Let $p_1, p_2, \dots p_k$ be all the primes in $\{1, 2, \dots, n\}$, and let $P=p_1p_2\dots p_k$. Of course $P\le n!$, so $P-1\le n!-1$ and $P-1$ is not divisible by $p_1, p_2, \dots, p_k$, therefore there must be a prime $p>n$ that divides $P-1$, so $p$ is a prime that satisfies $n<p\le P-1\le n!-1$.
Note that the statement is true for $n = 3$ and $n = 4$. In particular, $5$ and $7$ are prime and both $3 < 5 \leq 3! - 1 = 5$ and $4 < 7 \leq 4! - 1 = 23$.
Now suppose $n$ is a positive integer with $n \geq 5$ and that none of $n+1$, $n+2$, ... $n!-1$ is prime.
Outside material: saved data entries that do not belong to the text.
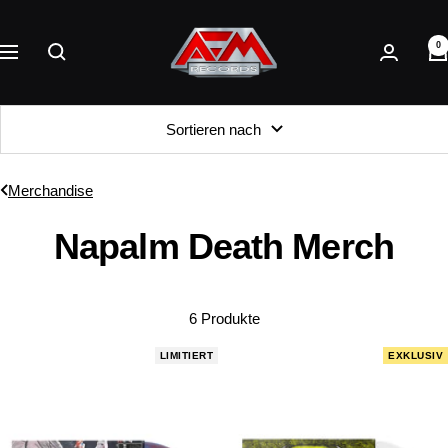
Direkt
AFM
zum
0
Records
Navigation
Inhalt
Sortieren nach
Merchandise
Napalm Death Merch
6 Produkte
LIMITIERT
EXKLUSIV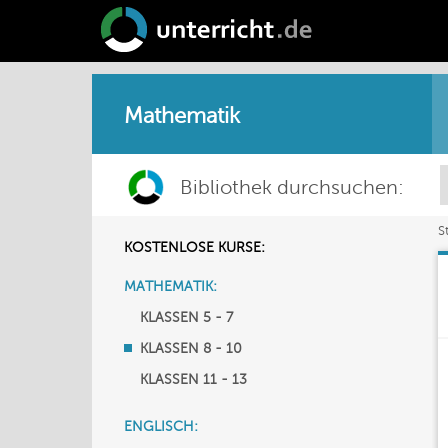
Mathematik
Bibliothek durchsuchen:
S
KOSTENLOSE KURSE:
MATHEMATIK:
KLASSEN 5 - 7
KLASSEN 8 - 10
KLASSEN 11 - 13
ENGLISCH: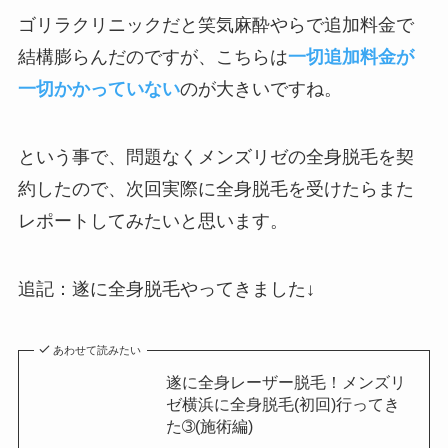
ゴリラクリニックだと笑気麻酔やらで追加料金で
結構膨らんだのですが、こちらは
一切追加料金が
一切かかっていない
のが大きいですね。
という事で、問題なくメンズリゼの全身脱毛を契
約したので、次回実際に全身脱毛を受けたらまた
レポートしてみたいと思います。
追記：遂に全身脱毛やってきました↓
あわせて読みたい
遂に全身レーザー脱毛！メンズリ
ゼ横浜に全身脱毛(初回)行ってき
た➂(施術編)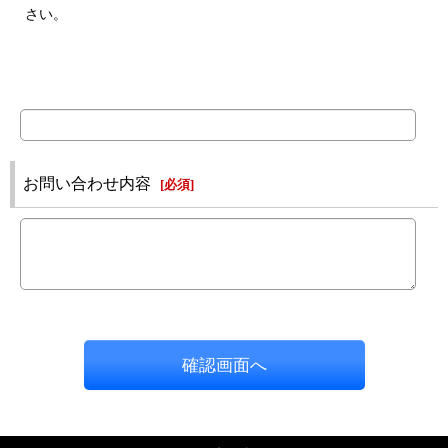
さい。
お問い合わせ内容
[
必須
]
確認画面へ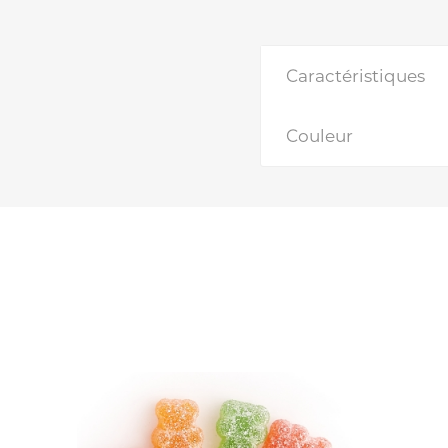
Caractéristiques
Couleur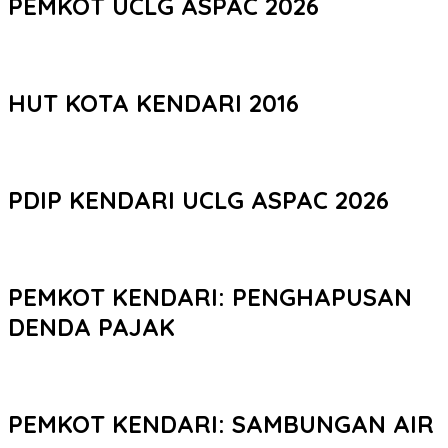
PEMKOT UCLG ASPAC 2026
HUT KOTA KENDARI 2016
PDIP KENDARI UCLG ASPAC 2026
PEMKOT KENDARI: PENGHAPUSAN
DENDA PAJAK
PEMKOT KENDARI: SAMBUNGAN AIR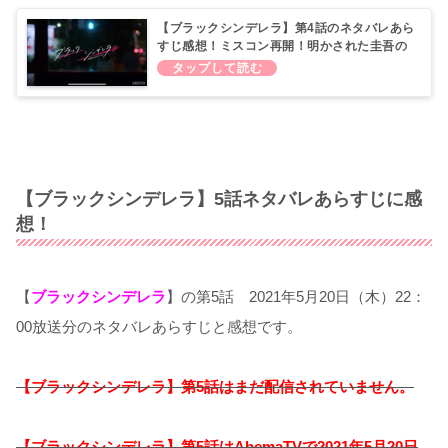
【ブラックシンデレラ】第4話のネタバレあら
すじ感想！ミスコン再開！明かされた圭吾の
秘密とは！？
【ブラックシンデレラ】5話ネタバレあらすじに感
想！
【
ブラックシンデレラ
】の第5話 2021年5月20日（木）22：
00放送分のネタバレあらすじと感想です。
【ブラックシンデレラ】第5話はまだ配信されていません。
【ブラックシンデレラ】
第5話はAbemaTVで2021年5
月20日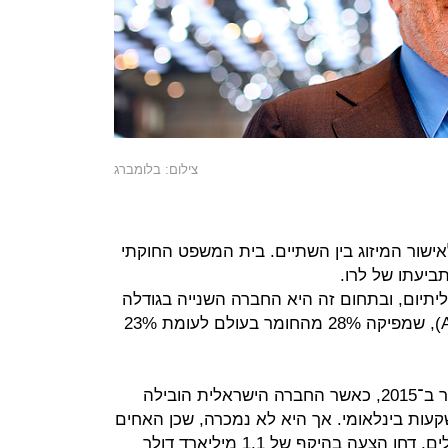
צילום: בלומברג
שור המיזוג בין השתיים. בית המשפט החוקתי
ביעתו של לרו.
ל SQM הוא הפקת ליתיום, ובתחום זה היא החברה השנייה בגודלה
בעולם, אחרי אלבמארלה (Albemarle), שמפיקה 28% מהחומר בעולם לעומת 23%
SQM פזלה לעבר חיפה כימיקלים כבר ב־2015, כאשר החברה הישראלית הובילה
עות בינלאומי. אך היא לא נמכרה, שכן האחים
ג'ולס ואדי טראמפ, בעלי חיפה כימיקלים, דחו הצעה בהיקף של 1.1 מיליארד דולר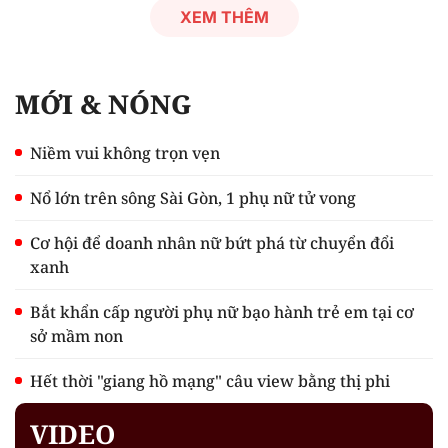
XEM THÊM
MỚI & NÓNG
Niềm vui không trọn vẹn
Nổ lớn trên sông Sài Gòn, 1 phụ nữ tử vong
Cơ hội để doanh nhân nữ bứt phá từ chuyển đổi
xanh
Bắt khẩn cấp người phụ nữ bạo hành trẻ em tại cơ
sở mầm non
Hết thời "giang hồ mạng" câu view bằng thị phi
VIDEO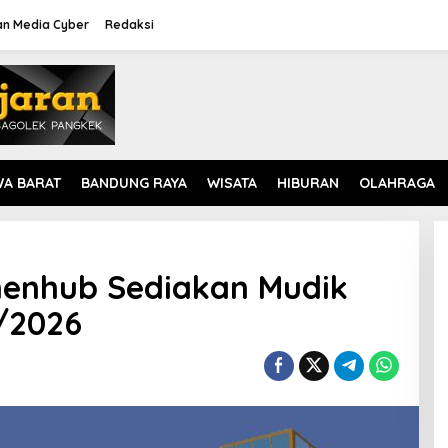
n Media Cyber
Redaksi
WA BARAT
BANDUNG RAYA
WISATA
HIBURAN
OLAHRAGA
menhub Sediakan Mudik
/2026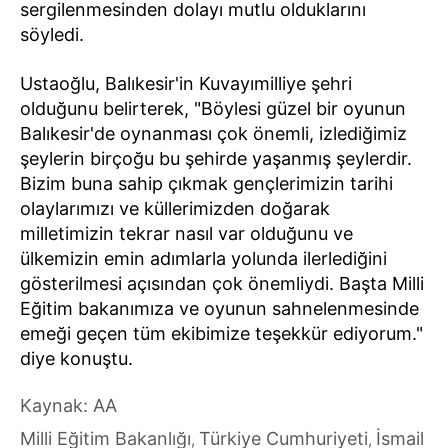
sergilenmesinden dolayı mutlu olduklarını
söyledi.
Ustaoğlu, Balıkesir'in Kuvayımilliye şehri
olduğunu belirterek, "Böylesi güzel bir oyunun
Balıkesir'de oynanması çok önemli, izlediğimiz
şeylerin birçoğu bu şehirde yaşanmış şeylerdir.
Bizim buna sahip çıkmak gençlerimizin tarihi
olaylarımızı ve küllerimizden doğarak
milletimizin tekrar nasıl var olduğunu ve
ülkemizin emin adımlarla yolunda ilerlediğini
gösterilmesi açısından çok önemliydi. Başta Milli
Eğitim bakanımıza ve oyunun sahnelenmesinde
emeği geçen tüm ekibimize teşekkür ediyorum."
diye konuştu.
Kaynak: AA
Milli Eğitim Bakanlığı
Türkiye Cumhuriyeti
İsmail
,
,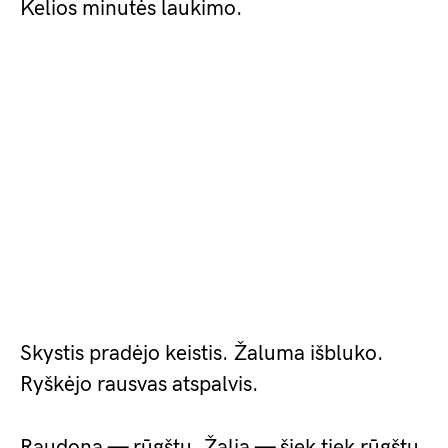
Kelios minutės laukimo.
Skystis pradėjo keistis. Žaluma išbluko.
Ryškėjo rausvas atspalvis.
Raudona — rūgštu. Žalia — šiek tiek rūgštu.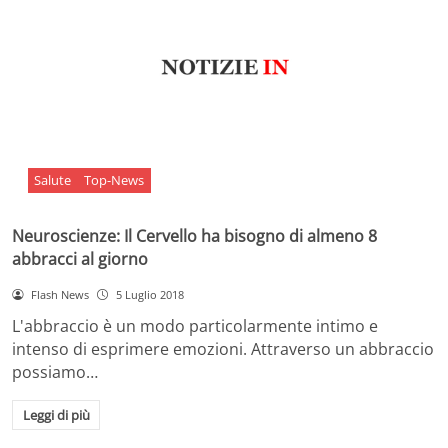
Salute
Top-News
Neuroscienze: Il Cervello ha bisogno di almeno 8
abbracci al giorno
Flash News
5 Luglio 2018
L'abbraccio è un modo particolarmente intimo e
intenso di esprimere emozioni. Attraverso un abbraccio
possiamo…
Leggi di più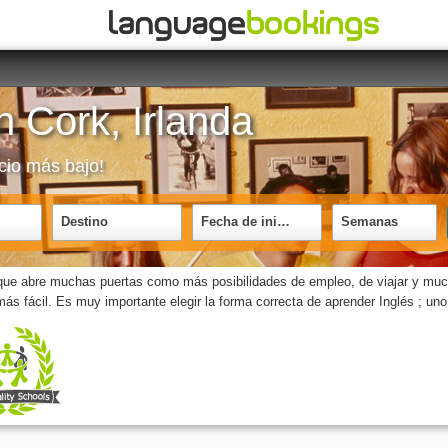
n Cork, Irlanda
cio más bajo!
Destino
Fecha de inicio
Semanas
z que abre muchas puertas como más posibilidades de empleo, de viajar y mu
ás fácil. Es muy importante elegir la forma correcta de aprender Inglés ; un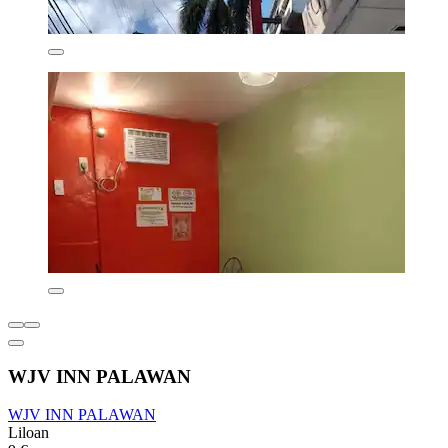
WJV INN PALAWAN
WJV INN PALAWAN
Liloan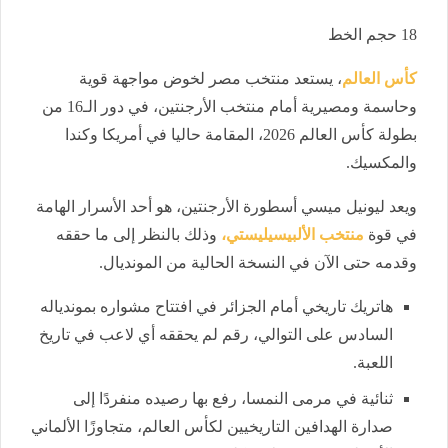
18
حجم الخط
كأس العالم
، يستعد منتخب مصر لخوض مواجهة قوية
وحاسمة ومصيرية أمام منتخب الأرجنتين، في دور الـ16 من
بطولة كأس العالم 2026، المقامة حاليا في أمريكا وكندا
والمكسيك.
ويعد ليونيل ميسي أسطورة الأرجنتين، هو أحد الأسرار الهامة
في قوة
منتخب الألبيسيليستي،
وذلك بالنظر إلى ما حققه
وقدمه حتى الآن في النسخة الحالية من المونديال.
هاتريك تاريخي أمام الجزائر في افتتاح مشواره بموندياله
السادس على التوالي، رقم لم يحققه أي لاعب في تاريخ
اللعبة.
ثنائية في مرمى النمسا، رفع بها رصيده منفردًا إلى
صدارة الهدافين التاريخيين لكأس العالم، متجاوزًا الألماني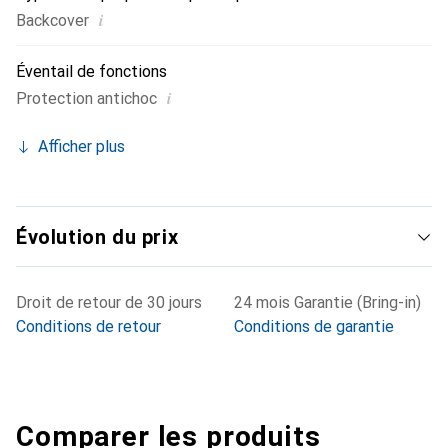
i
Backcover
Éventail de fonctions
i
Protection antichoc
Afficher plus
Évolution du prix
Droit de retour de 30 jours
24 mois Garantie (Bring-in)
Conditions de retour
Conditions de garantie
Comparer les produits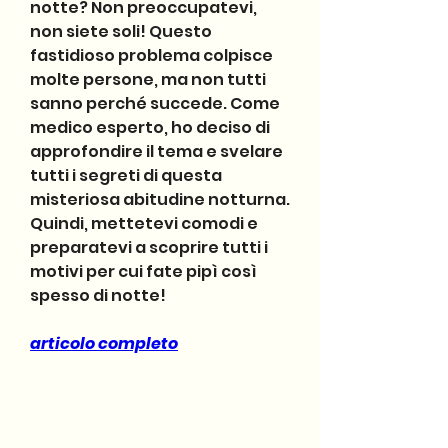
notte? Non preoccupatevi, 
non siete soli! Questo 
fastidioso problema colpisce 
molte persone, ma non tutti 
sanno perché succede. Come 
medico esperto, ho deciso di 
approfondire il tema e svelare 
tutti i segreti di questa 
misteriosa abitudine notturna. 
Quindi, mettetevi comodi e 
preparatevi a scoprire tutti i 
motivi per cui fate pipì così 
spesso di notte!
articolo completo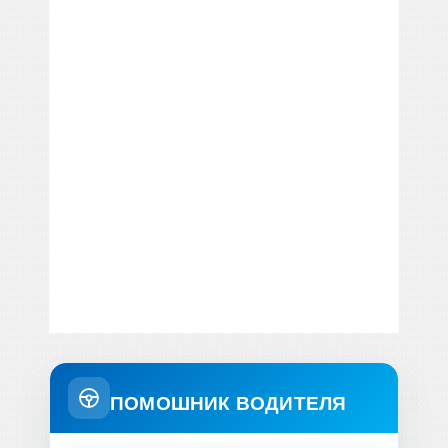
ПОМОШНИК ВОДИТЕЛЯ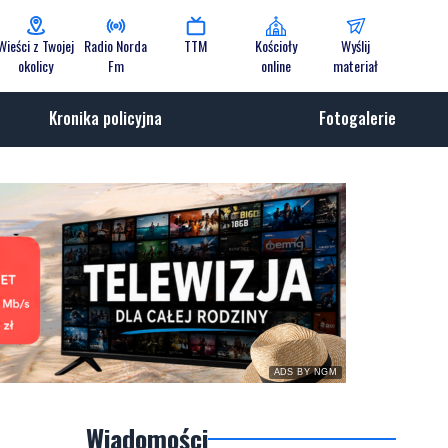
Wieści z Twojej
Radio Norda
TTM
Kościoły
Wyślij
okolicy
Fm
online
materiał
Kronika policyjna
Fotogalerie
ADS BY NGM
Wiadomości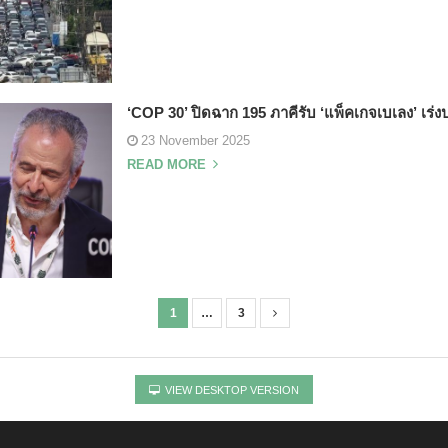
‘COP 30’ ปิดฉาก 195 ภาคีรับ ‘แพ็คเกจเบเลง’ เร่งปฏ
23 November 2025
READ MORE
1
…
3
VIEW DESKTOP VERSION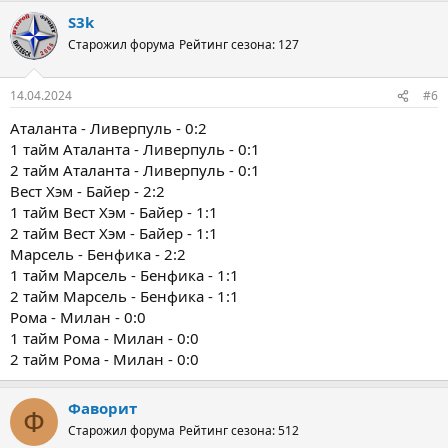
S3k
Старожил форума
Рейтинг сезона: 127
14.04.2024
#6
Аталанта - Ливерпуль - 0:2
1 тайм Аталанта - Ливерпуль - 0:1
2 тайм Аталанта - Ливерпуль - 0:1
Вест Хэм - Байер - 2:2
1 тайм Вест Хэм - Байер - 1:1
2 тайм Вест Хэм - Байер - 1:1
Марсель - Бенфика - 2:2
1 тайм Марсель - Бенфика - 1:1
2 тайм Марсель - Бенфика - 1:1
Рома - Милан - 0:0
1 тайм Рома - Милан - 0:0
2 тайм Рома - Милан - 0:0
Фаворит
Ф
Старожил форума
Рейтинг сезона: 512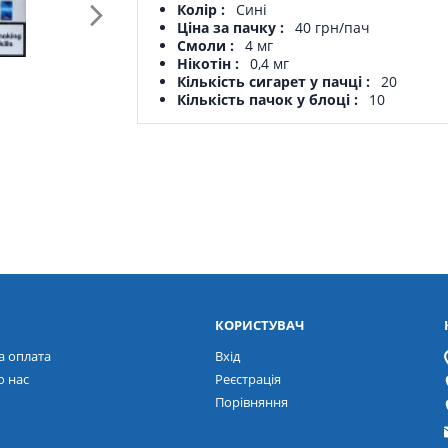
Колір
Сині
Ціна за пачку
40 грн/пач
Смоли
4 мг
Нікотін
0,4 мг
Кількість сигарет у пачці
20
Кількість пачок у блоці
10
КОРИСТУВАЧ
а оплата
Вхід
о нас
Реєстрація
Порівняння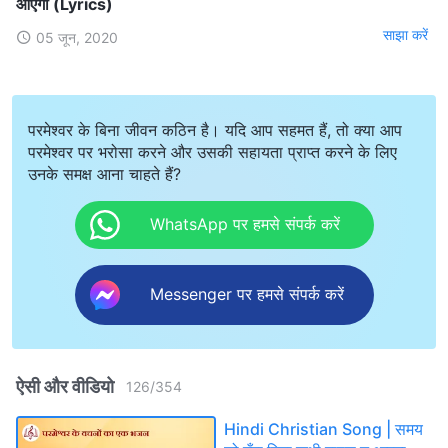
आएगा (Lyrics)
साझा करें
05 जून, 2020
परमेश्वर के बिना जीवन कठिन है। यदि आप सहमत हैं, तो क्या आप
परमेश्वर पर भरोसा करने और उसकी सहायता प्राप्त करने के लिए
उनके समक्ष आना चाहते हैं?
WhatsApp पर हमसे संपर्क करें
Messenger पर हमसे संपर्क करें
ऐसी और वीडियो
126
/
354
Hindi Christian Song | समय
Set $Q$ to be the product of the primes in $[1,n]$. Since $4 < n$, $Q < n!$ and $Q - 1 < n!-1$. We know $Q-1$ can be factored into a product of primes. Let $q$ be any prime in $[2,n]$. $q$ does not divide $Q$ because $Q/q$ has remainder $q-1 \neq 0$. So all the prime divisors of $Q$ are in $[n+1, n!-1)$. Therefore, there is at least one prime, $p$, dividing $Q-1$ with $n < p \leq n!-1$.